In a first moment, a Principal Component Analysis (PCA) was applied with the aim of handling variables by factors, given the high correlation among them. The results of the PCA express that the three components of the IPRI (LP, PPR, IPR) define a dimension, that was called IPRI, which collects 85.90% of the inertia. The second and third factors - with inertias of 9.64% and 4.46% respectively - are the residue of the inertia. These entities do not contribute to the first factor inertia and are generally very close to the origin of the first factor. They could be subdivided into groups more associated to the PPR dimension –defining the second factor – and those more associated to LP and IPR defining the third factor.
Next, we used the mobile centers algorithm to show the inertia within groups and the criteria to decide the optimal number of classes or clusters (see Table 15).
Table 15. Cluster Analysis
The analysis showed that the three clusters were sufficient to explain the grouping of countries, more specifically, where the observed inertia within each group does not exceed the inertia among groups. In this sense the clusters are formed as shown in Table 16 and illustrated in Figure 26.

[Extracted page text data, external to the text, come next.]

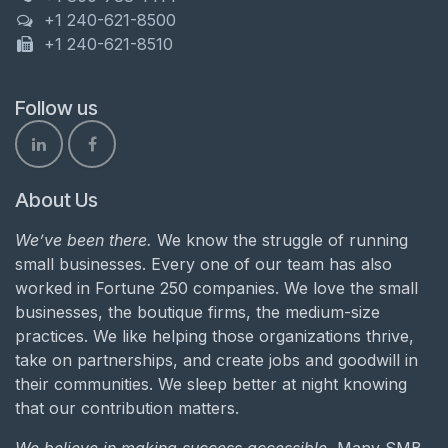
+1 240-621-8500
+1 240-621-8510
Follow us
About Us
We’ve been there.
We know the struggle of running
small businesses. Every one of our team has also
worked in Fortune 250 companies. We love the small
businesses, the boutique firms, the medium-size
practices. We like helping those organizations thrive,
take on partnerships, and create jobs and goodwill in
their communities. We sleep better at night knowing
that our contribution matters.
We believe in making success accessible.
Many SMB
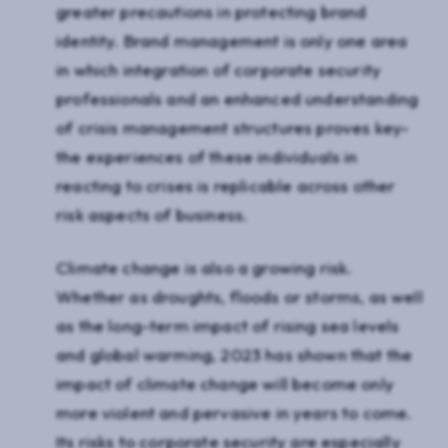
greater precautions in protecting brand
identity. Brand management is only one area
in which integration of corporate security
professionals and an enhanced understanding
of crisis management structures proves key-
the experiences of these individuals in
reacting to crises is replicable across other
risk aspects of business.
Climate change is also a growing risk.
Whether as droughts, floods or storms, as well
as the long-term impact of rising sea levels
and global warming, 2023 has shown that the
impact of climate change will become only
more violent and pervasive in years to come.
Its risks to corporate security are especially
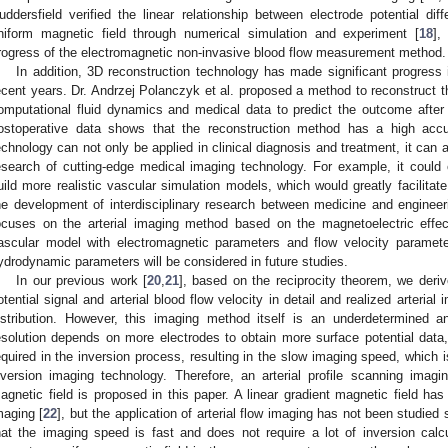
uddersfield verified the linear relationship between electrode potential di
niform magnetic field through numerical simulation and experiment [
18
],
rogress of the electromagnetic non-invasive blood flow measurement method.
In addition, 3D reconstruction technology has made significant progress 
ecent years. Dr. Andrzej Polanczyk et al. proposed a method to reconstruct 
omputational fluid dynamics and medical data to predict the outcome after
ostoperative data shows that the reconstruction method has a high acc
echnology can not only be applied in clinical diagnosis and treatment, it can 
esearch of cutting-edge medical imaging technology. For example, it could 
uild more realistic vascular simulation models, which would greatly facilita
he development of interdisciplinary research between medicine and engineeri
ocuses on the arterial imaging method based on the magnetoelectric effect
ascular model with electromagnetic parameters and flow velocity paramet
ydrodynamic parameters will be considered in future studies.
In our previous work [
20
,
21
], based on the reciprocity theorem, we deriv
otential signal and arterial blood flow velocity in detail and realized arterial
istribution. However, this imaging method itself is an underdetermined an
esolution depends on more electrodes to obtain more surface potential data
equired in the inversion process, resulting in the slow imaging speed, which
nversion imaging technology. Therefore, an arterial profile scanning imag
agnetic field is proposed in this paper. A linear gradient magnetic field ha
maging [
22
], but the application of arterial flow imaging has not been studied
hat the imaging speed is fast and does not require a lot of inversion calc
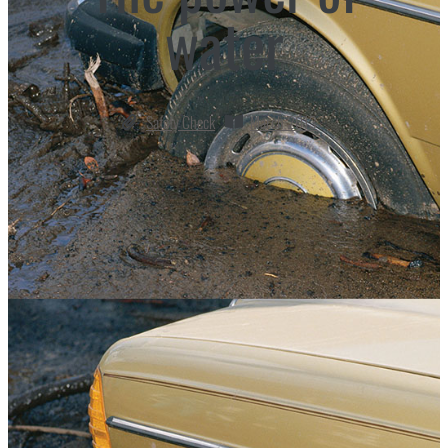
water
Safety Check
March 2013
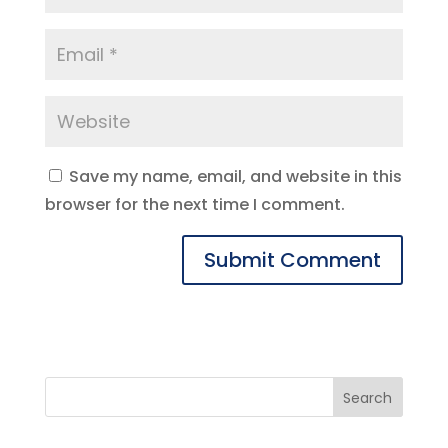
Save my name, email, and website in this
browser for the next time I comment.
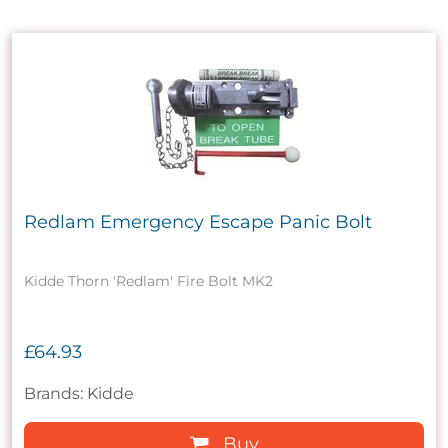
Redlam Emergency Escape Panic Bolt
Kidde Thorn 'Redlam' Fire Bolt MK2
£64.93
Brands: Kidde
Buy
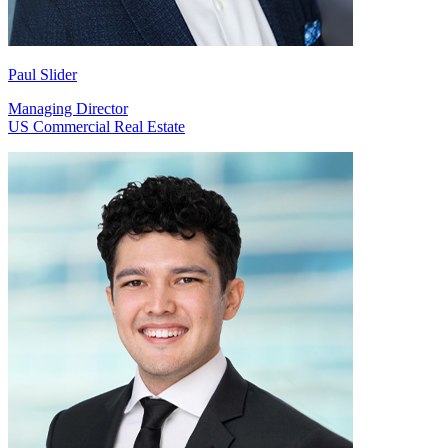
Paul Slider
Managing Director
US Commercial Real Estate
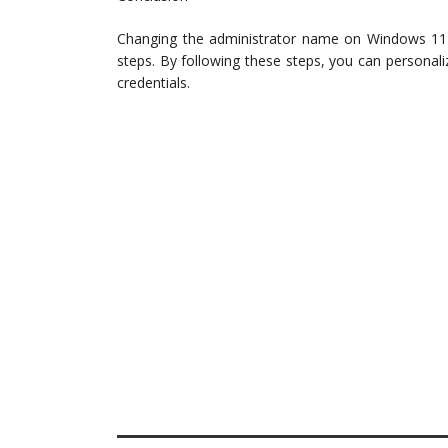
Changing the administrator name on Windows 11 i
steps. By following these steps, you can persona
credentials.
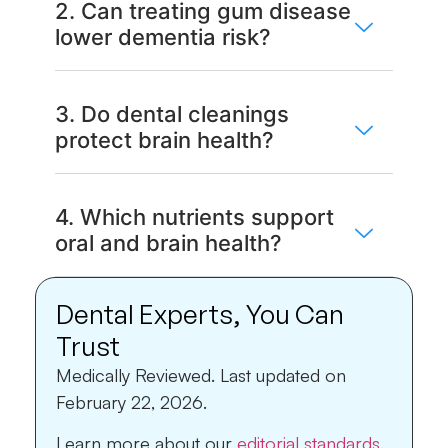
2. Can treating gum disease
lower dementia risk?
3. Do dental cleanings
protect brain health?
4. Which nutrients support
oral and brain health?
Dental Experts, You Can
Trust
Medically Reviewed.
Last updated on
February 22, 2026.
Learn more about our
editorial standards
.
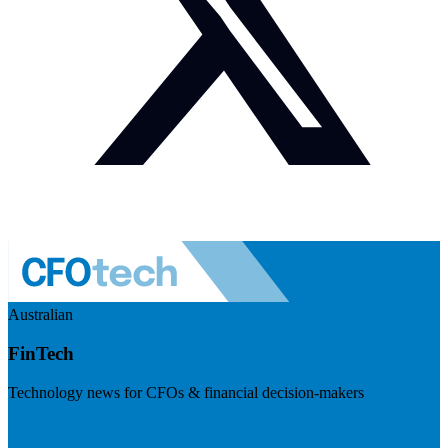
Australian
FinTech
Technology news for CFOs & financial decision-makers
Visit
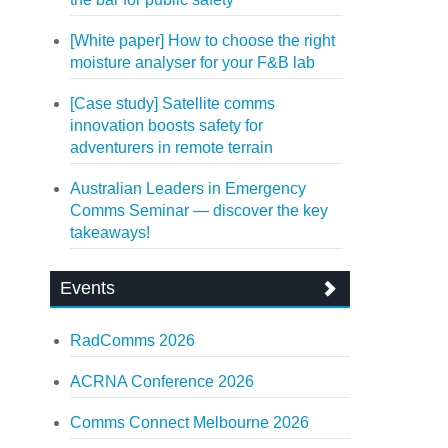
[White paper] How to choose the right
moisture analyser for your F&B lab
[Case study] Satellite comms
innovation boosts safety for
adventurers in remote terrain
Australian Leaders in Emergency
Comms Seminar — discover the key
takeaways!
Events
RadComms 2026
ACRNA Conference 2026
Comms Connect Melbourne 2026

Although the first factor contains 85.90% of inertia, which is enough to illustrate the formation of the clusters, Fig. 26 illustrates Factors 1 and 2 as well as the three clusters centroids (yellow). Cluster 1(red) displays countries located in the negative coordinates of the first factor includes countries with low values of the LP, PPR and IPR. Cluster 2 (green) includes countries placed very close to the origin, showing average values of the LP, PPR and IPR. Cluster 3 (blue) contains countries located in the positive coordinates of the first factor and its members are linked to high values of the LP, PPR and IPR. The second factor consists mostly of countries in Cluster 2, including those whose scores are very close to the average, including both neighboring countries between Cluster 2 and Cluster 1, and those neighboring Cluster 2 and Cluster 3. Cluster 1 and Cluster 3 are outright opposites and their individuals are not directly associated with each other.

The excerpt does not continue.